MLST results provided an intermediate level genetic resolution among the studied M. bovis strains. Isolates originating from the same farms had identical STs except for one case. Strains with distinct origins (e.g. when M. bovis infection might have been introduced to the herd through more than one animal of different origin) could explain the case of this exception (Csengersima, MYC 65–68). It is remarkable that the majority of the Hungarian isolates had different STs than the previously examined French, Belgian and German isolates which possessed the same sequence as PG45 [10]. However, it has to be noted, that only one isolate per country was examined in that particular study. Furthermore, unexpectedly high genetic variation was detected among the Hungarian strains by MLST. Similar analyses would be required on strains originating from other countries to explore whether the MLST system really possesses such discriminatory power or whether it is the Hungarian M. bovis population that is genetically so diverse. Potentially the high genetic diversity of the Hungarian M. bovis population may be partially due to the intensive national and international cattle trade.
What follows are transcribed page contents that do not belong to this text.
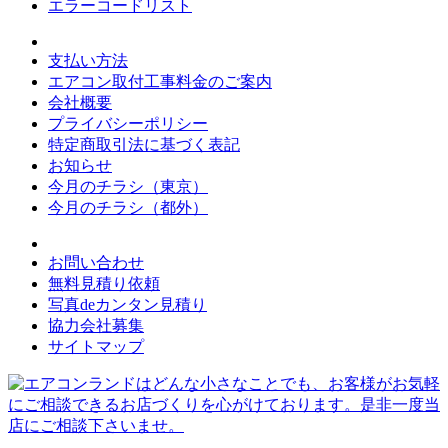
エラーコードリスト
支払い方法
エアコン取付工事料金のご案内
会社概要
プライバシーポリシー
特定商取引法に基づく表記
お知らせ
今月のチラシ（東京）
今月のチラシ（都外）
お問い合わせ
無料見積り依頼
写真deカンタン見積り
協力会社募集
サイトマップ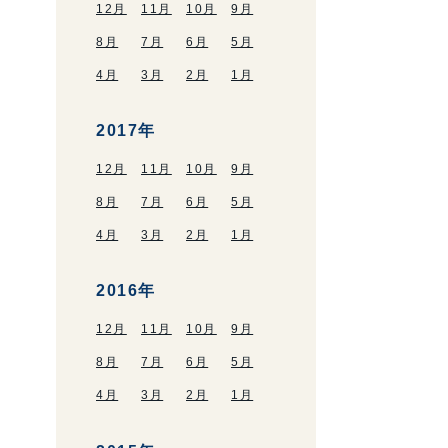
12月
11月
10月
9月
8月
7月
6月
5月
4月
3月
2月
1月
2017年
12月
11月
10月
9月
8月
7月
6月
5月
4月
3月
2月
1月
2016年
12月
11月
10月
9月
8月
7月
6月
5月
4月
3月
2月
1月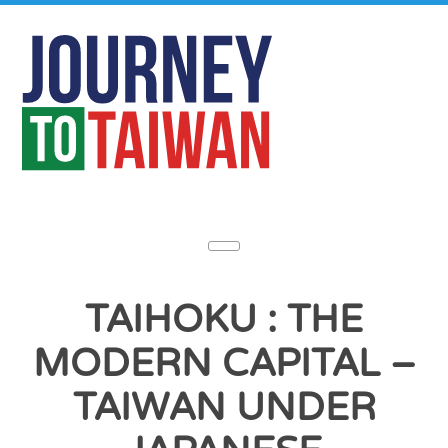
TAIHOKU : THE
MODERN CAPITAL –
TAIWAN UNDER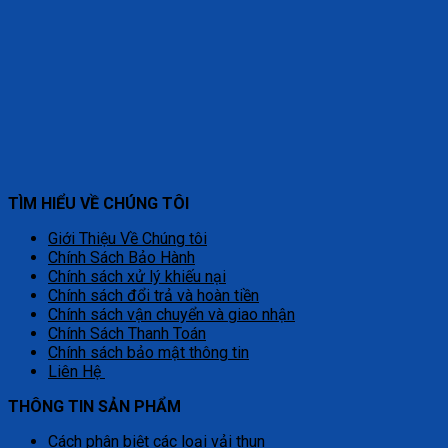
TÌM HIỂU VỀ CHÚNG TÔI
Giới Thiệu Về Chúng tôi
Chính Sách Bảo Hành
Chính sách xử lý khiếu nại
Chính sách đổi trả và hoàn tiền
Chính sách vận chuyển và giao nhận
Chính Sách Thanh Toán
Chính sách bảo mật thông tin
Liên Hệ
THÔNG TIN SẢN PHẨM
Cách phân biệt các loại vải thun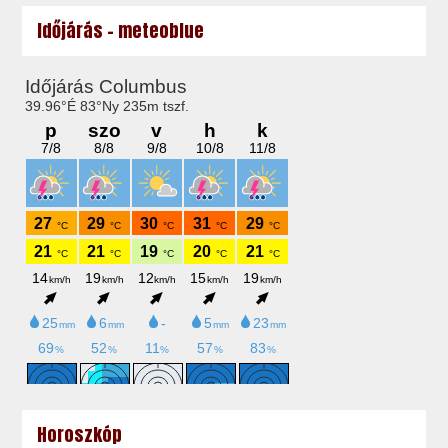
Időjárás - meteoblue
Horoszkóp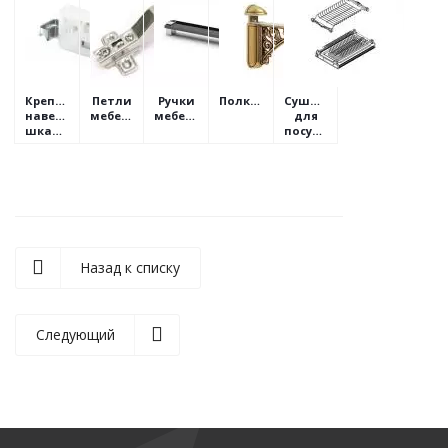
Крепления
Петли
Ручки
Полкодержатели
Сушилки
навесных
мебельные
мебельные
для
шкафов
посуды
Назад к списку
Следующий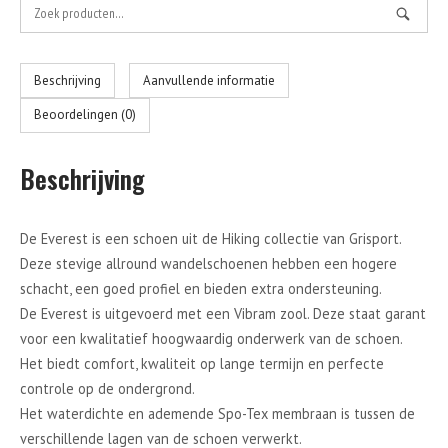
Zoek
naar:
Beschrijving
Aanvullende informatie
Beoordelingen (0)
Beschrijving
De Everest is een schoen uit de Hiking collectie van Grisport.
Deze stevige allround wandelschoenen hebben een hogere
schacht, een goed profiel en bieden extra ondersteuning.
De Everest is uitgevoerd met een Vibram zool. Deze staat garant
voor een kwalitatief hoogwaardig onderwerk van de schoen.
Het biedt comfort, kwaliteit op lange termijn en perfecte
controle op de ondergrond.
Het waterdichte en ademende Spo-Tex membraan is tussen de
verschillende lagen van de schoen verwerkt.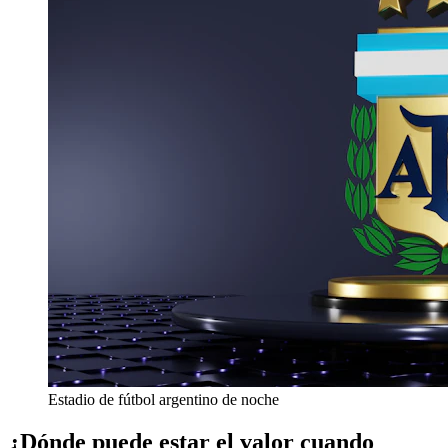
Estadio de fútbol argentino de noche
¿Dónde puede estar el valor cuando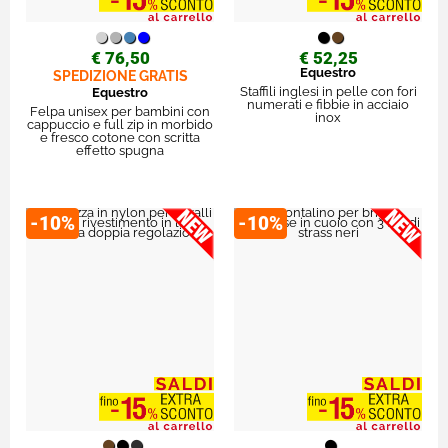
€ 76,50
€ 52,25
Equestro
SPEDIZIONE GRATIS
Staffili inglesi in pelle con fori
Equestro
numerati e fibbie in acciaio
Felpa unisex per bambini con
inox
cappuccio e full zip in morbido
e fresco cotone con scritta
effetto spugna
-10%
-10%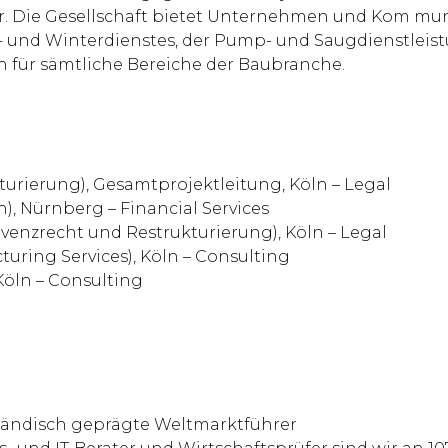
. Die Gesellschaft bietet Unternehmen und Kom mun
u- und Winterdienstes, der Pump- und Saugdienstlei
n für sämtliche Bereiche der Baubranche.
kturierung), Gesamtprojektleitung, Köln – Legal
n), Nürnberg – Financial Services
lvenzrecht und Restrukturierung), Köln – Legal
turing Services), Köln – Consulting
 Köln – Consulting
ständisch geprägte Weltmarktführer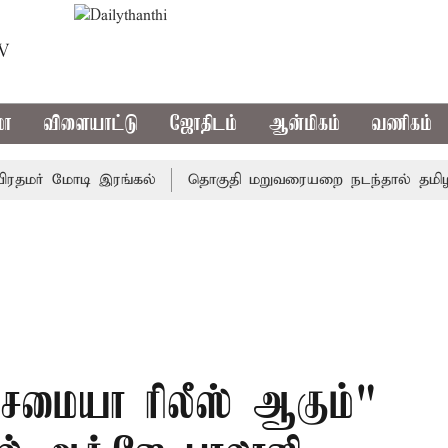
TV
மா
விளையாட்டு
ஜோதிடம்
ஆன்மிகம்
வணிகம்
தமர் மோடி இரங்கல்
தொகுதி மறுவரையறை நடந்தால் தமிழக ம
ெமையா ரிலீஸ் ஆகும்"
It was demonstrated that MLVA has high discriminatory power and is able to distinguish closely related strains. This was best demonstrated during the typing of isolates from the herd from the town of Komárom (MYC 69–76). These strains formed one group with three subgroups. Spergser et al. [13] modified the MLVA typing scheme described by Pinho et al. [9]. With their modification Spergser et al. [13] increased the discriminatory power (Simpson's index of diversity) of the original MLVA system from 0.952 to 0.981 based on the analysis of their samples. In the present study we analyzed our samples with the original Pinho et al. [9] system resulting a 0.970 Simpson's index of diversity. This value provides further proof for the high genetic diversity of the Hungarian M. bovis population. This finding is consistent with previous data published by Amram et al. [14] who discovered eight different VNTR patterns among the eleven M. bovis strains isolated from calves imported to Israel from Hungary. Unfortunately we were unable to compare our isolates with the strains analysed by MLVA in the previous studies [9, 13, 14], as the VNTR patterns of the individual isolates from these studies were not published. Establishing an online database of M. bovis VNTR patterns or providing supplementary material with publications would allow the comparison of isolates originating from different parts of the world, necessary for the monitoring of the disease and for performing epidemiological investigations. Furthermore, the availability of a large dataset should also improve the methods for data analysis. Although we think that MLST is a more appropriate method than MLVA for the genetic comparison of weakly related isolates (strains with distant geographic origin, e.g. on a country or continental level), it may also be possible to use the later for this purpose with certain modifications. As MLVA is primarily a fine scale typing tool (e.g. useful in following local epidemics), the different TRs are recommended to be weighted when the method is applied on weakly related isolates in order to avoid homoplasy [23]. However, in order to establish an efficient TR weighting system, it is essential to have access to VNTR profile data of many isolates from different countries.